▶ Problem statement
Find the number of lines containing the string "können" in the data. Answer with the number by itself.

▶ Task input
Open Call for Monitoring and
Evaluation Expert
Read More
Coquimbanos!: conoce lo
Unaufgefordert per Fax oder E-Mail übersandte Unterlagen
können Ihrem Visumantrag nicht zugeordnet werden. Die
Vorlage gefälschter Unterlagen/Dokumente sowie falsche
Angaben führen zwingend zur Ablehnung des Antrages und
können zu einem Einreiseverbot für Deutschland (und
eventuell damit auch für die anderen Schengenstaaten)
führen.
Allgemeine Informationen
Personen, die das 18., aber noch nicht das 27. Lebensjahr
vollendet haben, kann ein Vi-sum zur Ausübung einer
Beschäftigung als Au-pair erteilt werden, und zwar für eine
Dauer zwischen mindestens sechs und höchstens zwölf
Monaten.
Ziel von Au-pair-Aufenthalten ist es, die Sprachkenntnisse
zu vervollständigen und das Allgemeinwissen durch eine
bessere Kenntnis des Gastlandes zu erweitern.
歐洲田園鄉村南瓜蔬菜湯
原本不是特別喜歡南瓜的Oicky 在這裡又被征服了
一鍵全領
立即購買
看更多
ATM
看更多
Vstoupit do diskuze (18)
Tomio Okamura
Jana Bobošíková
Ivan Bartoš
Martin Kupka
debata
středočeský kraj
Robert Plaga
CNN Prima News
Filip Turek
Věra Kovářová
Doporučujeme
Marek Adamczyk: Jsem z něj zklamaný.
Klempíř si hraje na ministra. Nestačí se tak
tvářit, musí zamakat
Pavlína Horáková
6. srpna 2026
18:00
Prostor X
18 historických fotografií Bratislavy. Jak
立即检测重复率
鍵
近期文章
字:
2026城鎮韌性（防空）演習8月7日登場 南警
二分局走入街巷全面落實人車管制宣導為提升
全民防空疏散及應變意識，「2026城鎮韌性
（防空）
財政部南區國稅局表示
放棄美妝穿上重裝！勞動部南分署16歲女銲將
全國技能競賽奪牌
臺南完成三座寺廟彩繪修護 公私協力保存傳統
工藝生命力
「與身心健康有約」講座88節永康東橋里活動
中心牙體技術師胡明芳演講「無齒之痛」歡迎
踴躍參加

▶ Your solution
2